The first self-assessment helpline closure, in mid-2023, was intended to encourage, or force, callers to instead use the online services.
That three-month closure liberated the full-time equivalent of 350 advisers, HMRC reported, “to take urgent calls on other lines and answer customer correspondence. If focused on urgent calls, these advisers will answer around 6,600 each day, ensuring more customers who really need to speak to an adviser can do so”.
Self-assessment customers overwhelmingly prefer to file online, with 97 per cent choosing the digital route, the HMRC report says.
However, HMRC said at the time that “the helpline will re-open on 4 September 2023 so customers can receive expert support in the five months running up to the SA deadline on 31 January 2024”.

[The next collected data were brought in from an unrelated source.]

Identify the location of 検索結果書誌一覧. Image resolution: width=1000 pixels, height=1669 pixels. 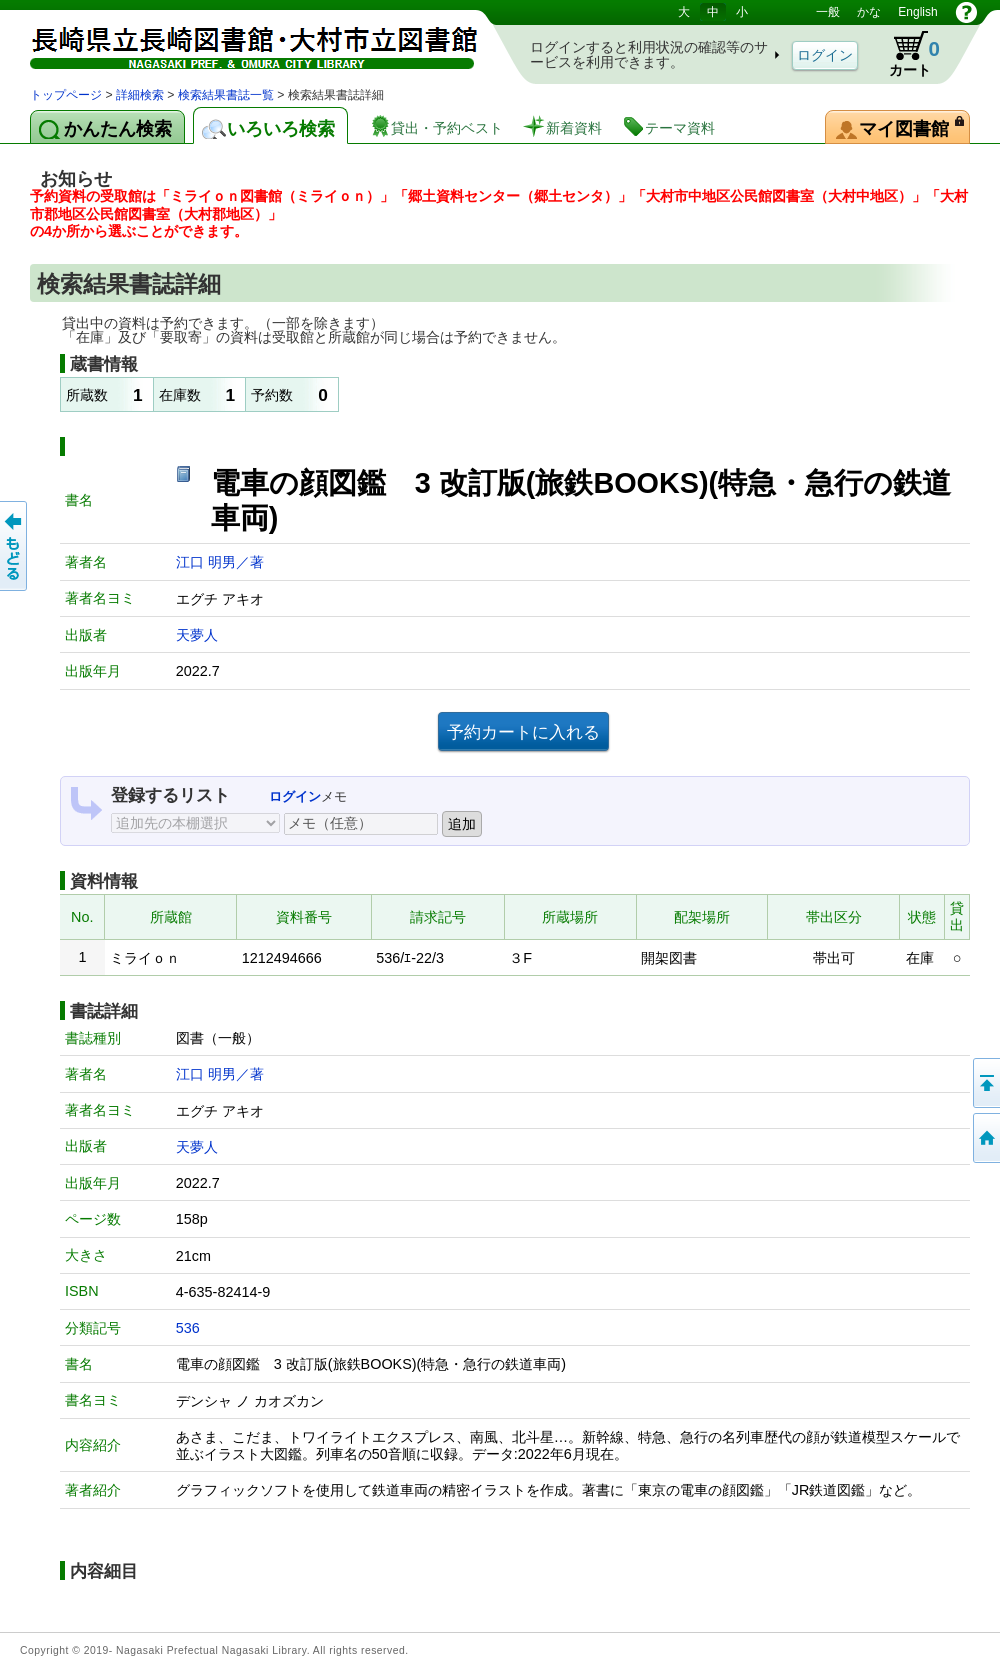
(226, 95). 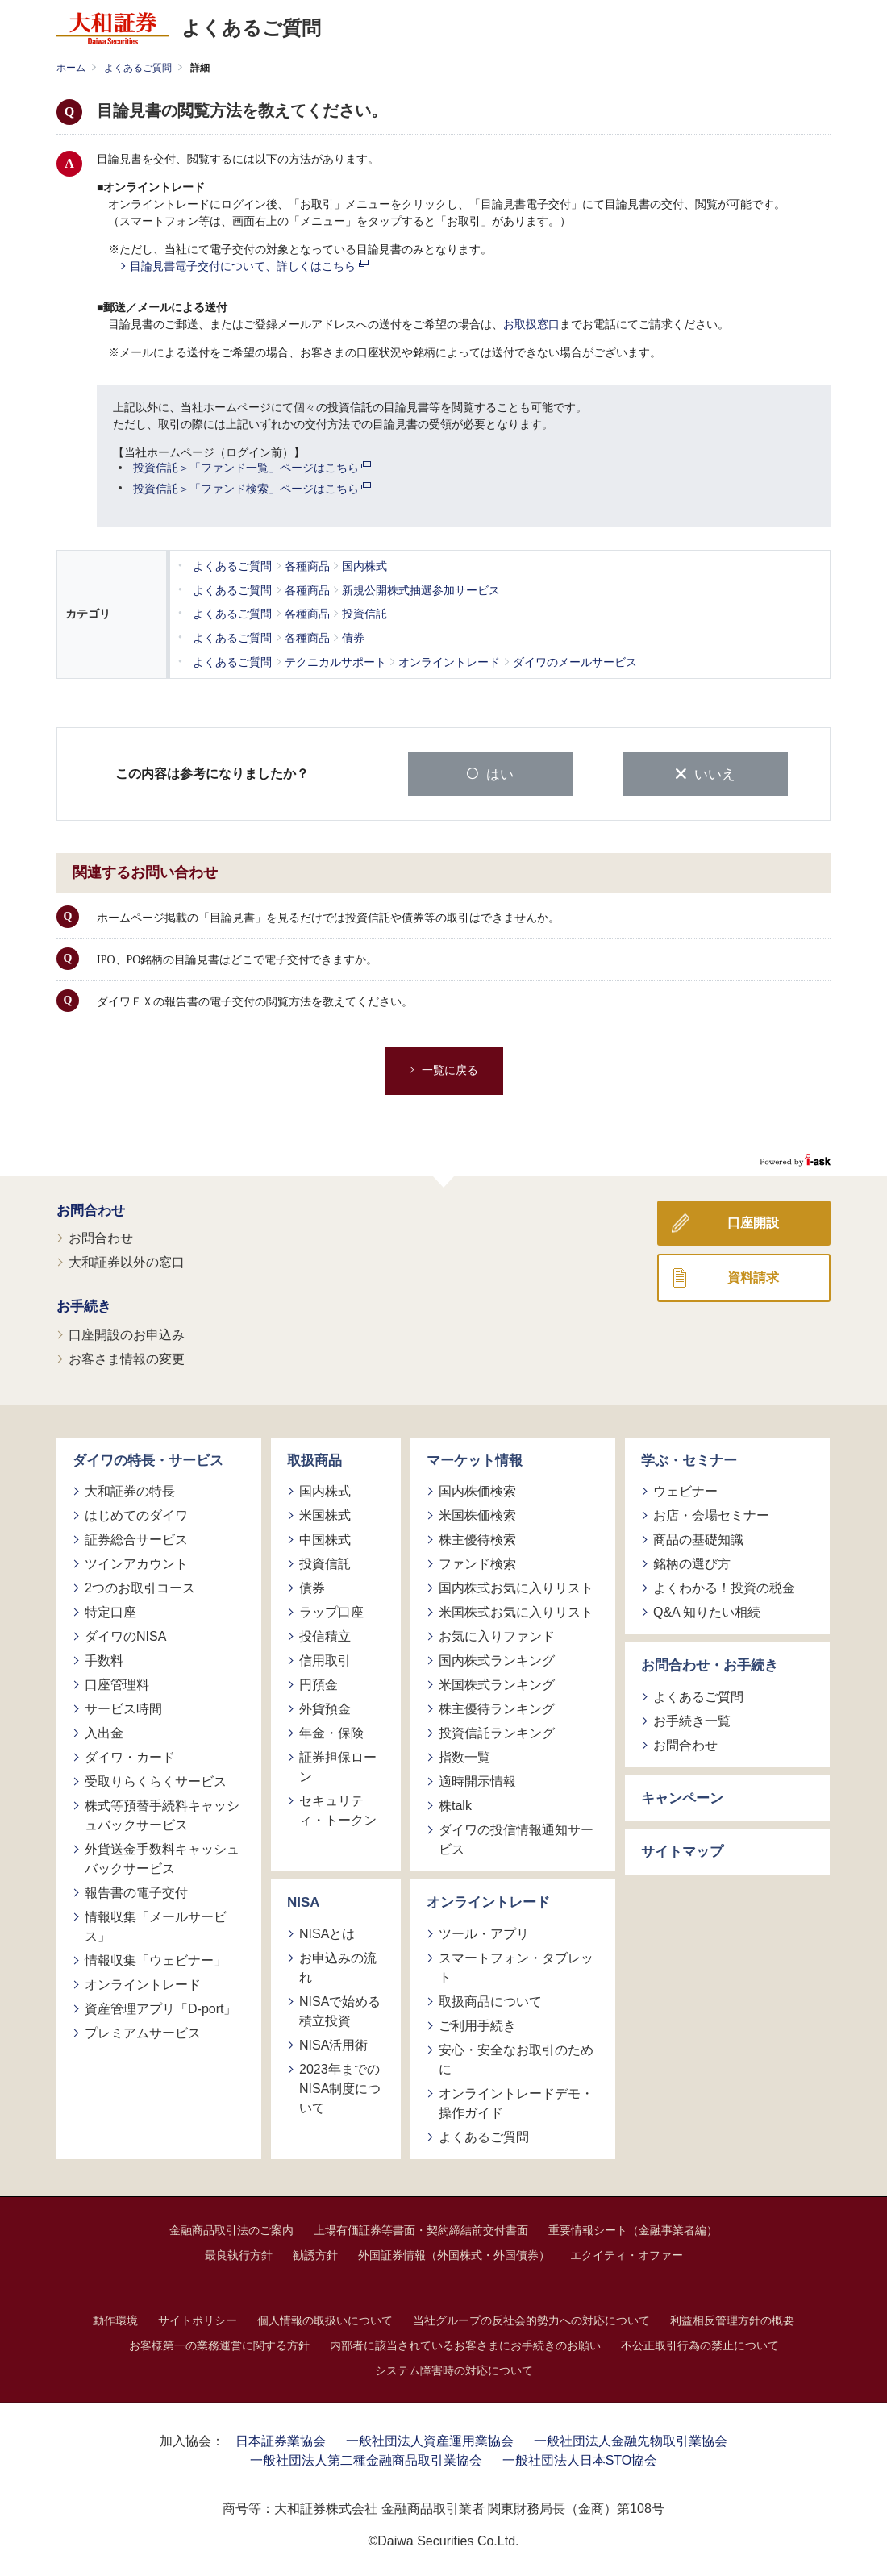 I want to click on 株式等預替手続料キャッシュバックサービス, so click(x=162, y=1814).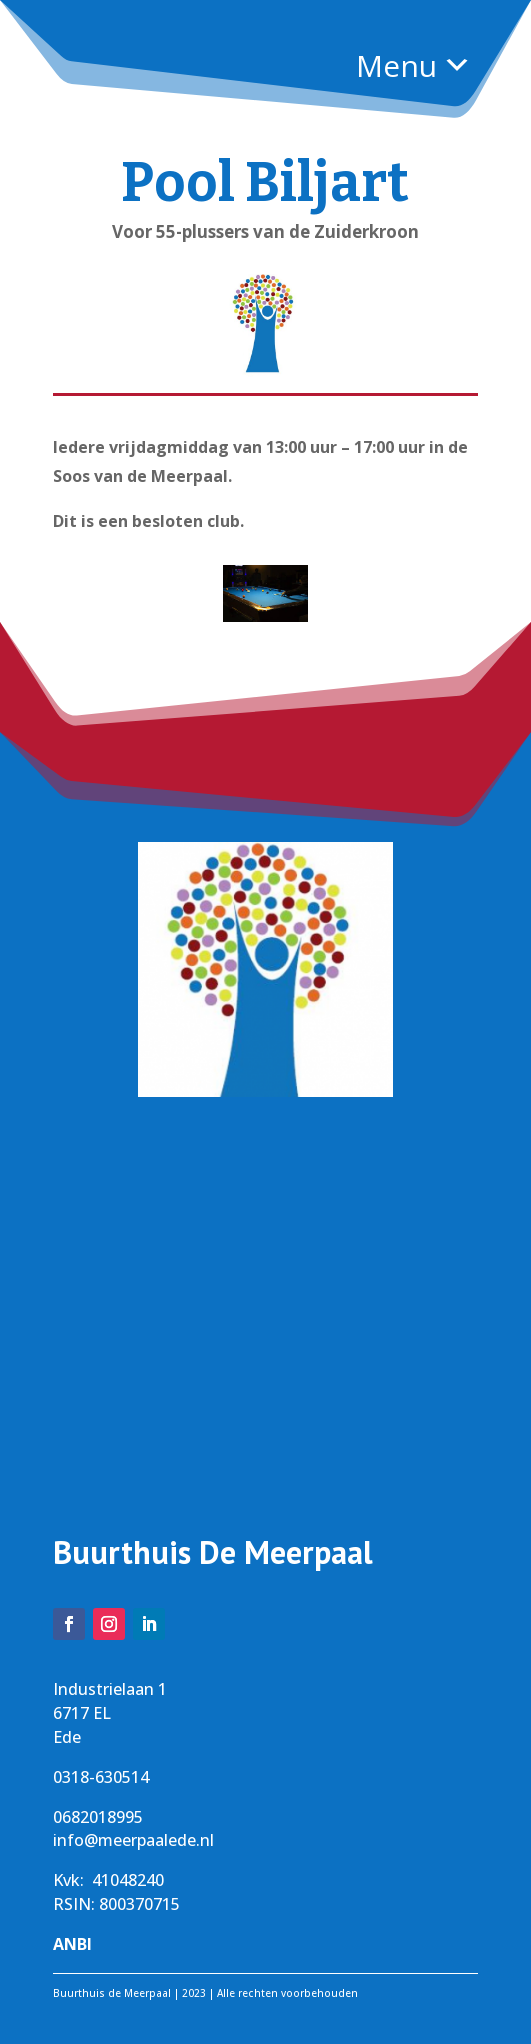 The height and width of the screenshot is (2044, 531). I want to click on info@meerpaalede.nl, so click(133, 1840).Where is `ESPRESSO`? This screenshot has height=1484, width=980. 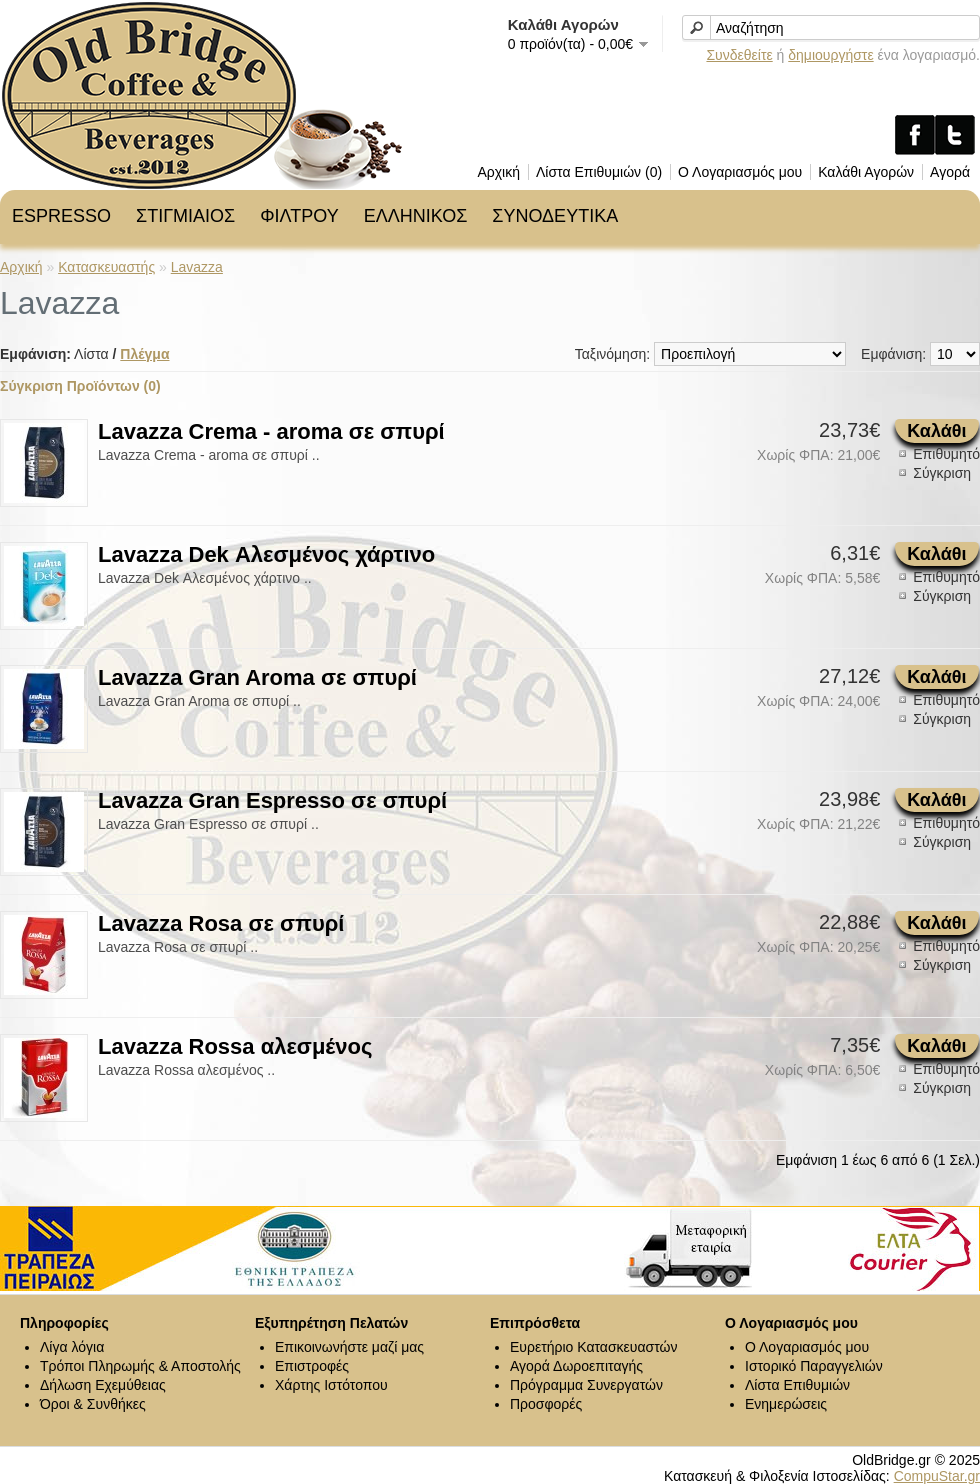 ESPRESSO is located at coordinates (61, 216). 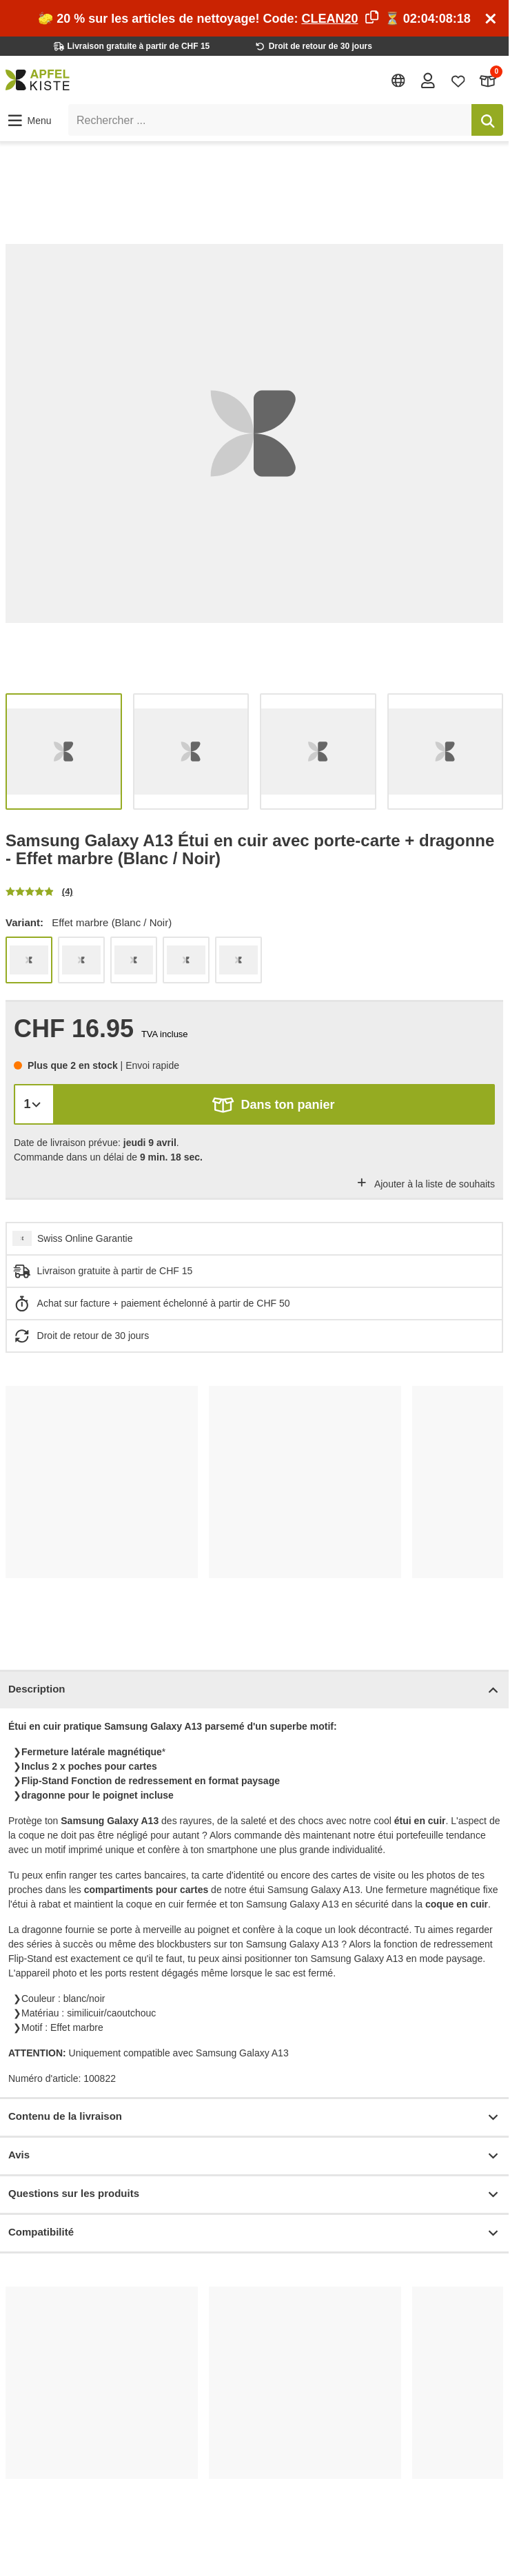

We now know that the helpline service was reduced with just two months remaining on that clock.
HMRC’s own logic for the 2023 closure, that the “SA helpline receives far fewer calls over the summer, with calls around 50 per cent higher between January and April compared with June to August”, works against its decision to reduce services during December and January.
A silver lining?
While few are openly supportive of the HMRC service cutbacks, not all accountants are feeling the same level of pain.
Robin Murray, founder of RJM Accountants and IFA Northern England Regional Ambassador, says it hasn’t impacted his work directly at this stage.
“From my experience, most of the calls I had were for P60 or P45 data,” Murray says. “This, with the right authority in place, can be pulled by software.”
“All data held by HMRC for a client should be able to be pulled into the self-assessment. That then leaves self-employment, property income, non-listed dividends and capital gains to report.”
Murray’s ability to access most of the information he needs digitally has protected him from much of the impact of this closure, but he is aware of the risk.
“I am dismayed by the cutbacks in helplines,” he says. “I will be annoyed if there comes a point I do need to ring them and can’t.”
If HMRC is looking to reduce call volumes, he says, its best move would be to promote the use of accountants and tax advisers, “many of whom know more than HMRC staff, anyway”.
While Murray can see some logic in suspending the service in January, he says announcing the cutbacks a week or two before they happened was not good policy.
“It simply doesn’t help when HMRC is also trying to encourage people to get on with their returns and submit them earlier,” he says. “Whereas an announcement, say, six months before, may encourage earlier submissions.”